As artificial intelligence transforms industries and attracts unprecedented investment, some analysts are beginning to draw parallels between today’s AI boom and the dot-com frenzy of the late 1990s. While the technology’s long-term potential is unquestionable, its rapid commercialisation, speculative valuations and crowded venture capital space are prompting questions about whether an economic correction is inevitable.
A surge driven by hype and capital
In the past two years, AI has shifted from a niche innovation to a global economic engine. Companies in nearly every sector — from finance and healthcare to logistics and entertainment — are integrating generative tools and predictive systems. Yet behind the enthusiasm lies an extraordinary surge in capital inflows.
Venture funding for AI startups exceeded $120 billion globally in 2024, with valuations frequently detached from revenue performance.
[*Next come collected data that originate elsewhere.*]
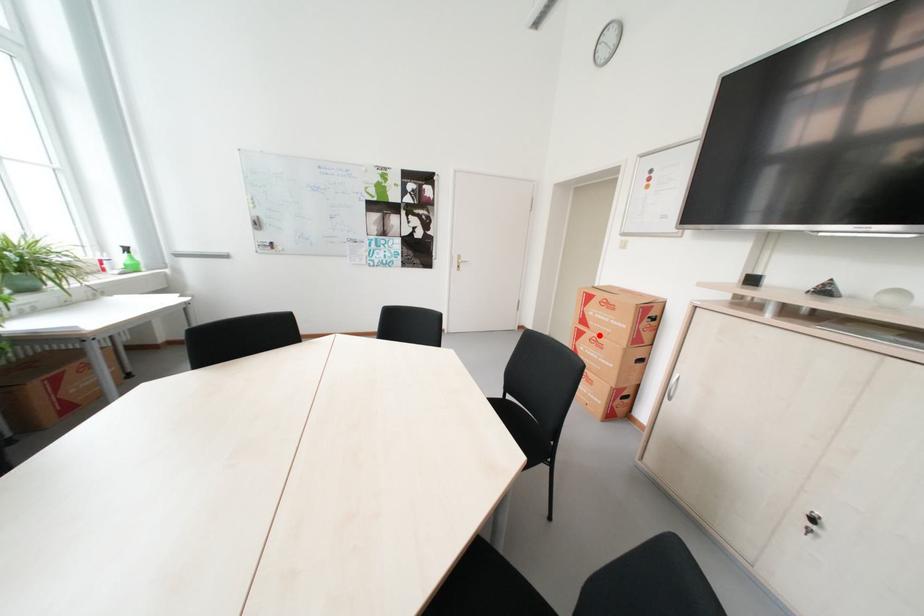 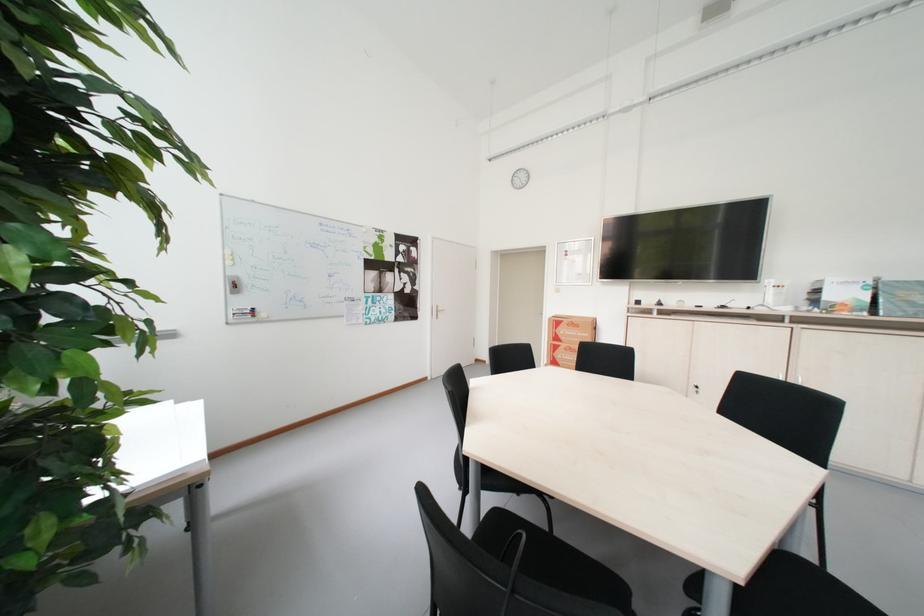 Question: I am providing you with two images of the same scene from different viewpoints. Given a red point in image1, look at the same physical point in image2. Is it:

Choices:
 (A) Closer to the viewpoint
 (B) Farther from the viewpoint

Answer: (B) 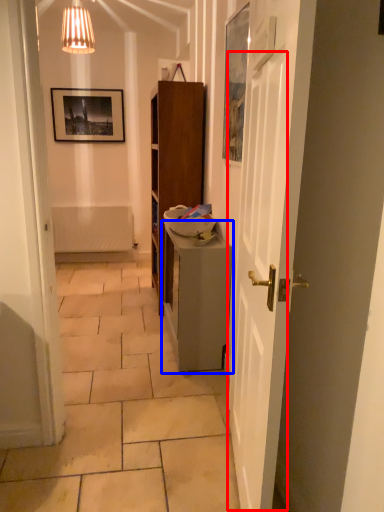 Question: Which object is further to the camera taking this photo, door (highlighted by a red box) or table (highlighted by a blue box)?

Choices:
 (A) door
 (B) table

Answer: (B) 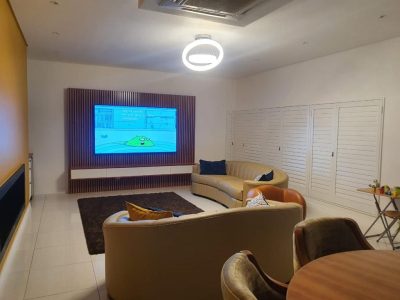 Locate an element on the screen. The height and width of the screenshot is (300, 400). light is located at coordinates (201, 56). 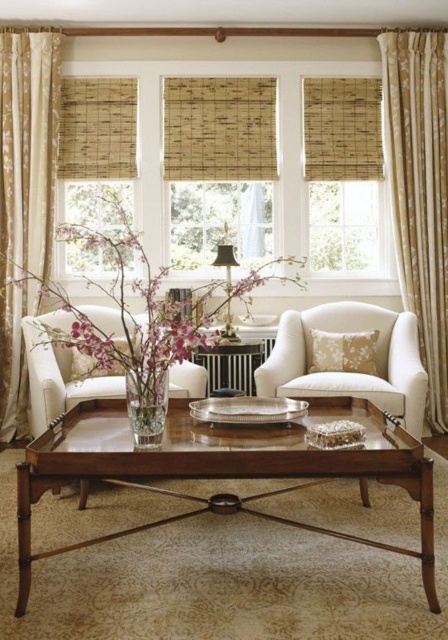 Describe the element at coordinates (250, 196) in the screenshot. I see `bamboo blinds at center` at that location.

Which is above, bamboo blinds at center or bamboo blind at center?

bamboo blind at center is above.

Looking at this image, who is more distant from viewer, (145, 237) or (223, 106)?

Point (145, 237)

Locate an element on the screen. The width and height of the screenshot is (448, 640). bamboo blinds at center is located at coordinates (250, 196).

Which is in front, point (192, 296) or point (214, 390)?

Point (214, 390)

Identify the location of clear glass vase at center. (145, 307).

Which is below, beige textured curtain at left or clear glass vase at center?

clear glass vase at center

Does beige textured curtain at left have a greater width compared to clear glass vase at center?

No.

Where is `beige textured curtain at left`? beige textured curtain at left is located at coordinates (25, 198).

The width and height of the screenshot is (448, 640). I want to click on beige textured curtain at left, so tap(25, 198).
Publicly traded AI companies have also soared: Nvidia’s market value more than tripled in two years, and firms with even a vague connection to AI have seen share prices spike purely on association.
Economists warn that this exuberance bears striking resemblance to the internet bubble two decades ago, when investors poured money into every company with “.com” in its name, only for many to collapse once profitability proved elusive.
Echoes of the early internet era
The similarities extend beyond valuations. Both periods were marked by revolutionary technologies that promised to reshape human life, yet whose commercial models were still forming. In the late 1990s, web infrastructure was immature, online advertising untested, and e-commerce logistics unreliable. Today, AI faces its own structural challenges: high computational costs, limited regulation, unclear intellectual property frameworks and growing public unease over data use.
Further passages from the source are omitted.